> [EXERCISE OBJECTIVE]
Set down every record below exactly as it appears, but without the pictures.
+---+
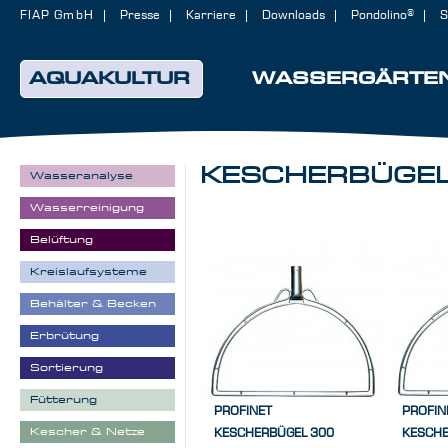
FIAP GmbH
Presse
Karriere
Downloads
Pondolino®
S
AQUAKULTUR
WASSERGÄRTE
KESCHERBÜGE
Wasseranalyse
Wasserreinigung
Belüftung
Kreislaufsysteme
Behälter & Becken
Erbrütung
Sortierung
Fütterung
PROFINET
PROFIN
Kescher & Netze
KESCHERBÜGEL 300
KESCHE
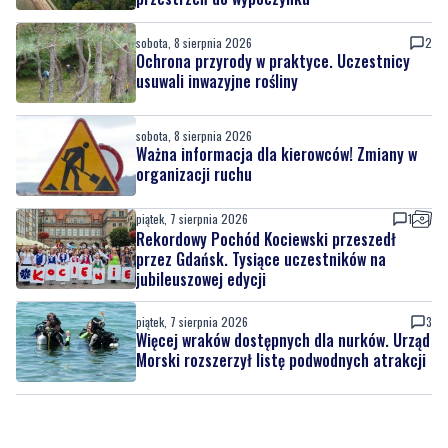
sobota, 8 sierpnia 2026
2
Ochrona przyrody w praktyce. Uczestnicy
usuwali inwazyjne rośliny
sobota, 8 sierpnia 2026
Ważna informacja dla kierowców! Zmiany w
organizacji ruchu
piątek, 7 sierpnia 2026
1
Rekordowy Pochód Kociewski przeszedł
przez Gdańsk. Tysiące uczestników na
jubileuszowej edycji
piątek, 7 sierpnia 2026
3
Więcej wraków dostępnych dla nurków. Urząd
Morski rozszerzył listę podwodnych atrakcji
+---+
> [TASK RESULT]
FIAP GmbH
Presse
Karriere
Downloads
Pondolino®
S
AQUAKULTUR
WASSERGÄRTE
KESCHERBÜGE
Wasseranalyse
Wasserreinigung
Belüftung
Kreislaufsysteme
Behälter & Becken
Erbrütung
Sortierung
Fütterung
PROFINET
PROFIN
Kescher & Netze
KESCHERBÜGEL 300
KESCHE
sobota, 8 sierpnia 2026
2
Ochrona przyrody w praktyce. Uczestnicy
usuwali inwazyjne rośliny
sobota, 8 sierpnia 2026
Ważna informacja dla kierowców! Zmiany w
organizacji ruchu
piątek, 7 sierpnia 2026
1
Rekordowy Pochód Kociewski przeszedł
przez Gdańsk. Tysiące uczestników na
jubileuszowej edycji
piątek, 7 sierpnia 2026
3
Więcej wraków dostępnych dla nurków. Urząd
Morski rozszerzył listę podwodnych atrakcji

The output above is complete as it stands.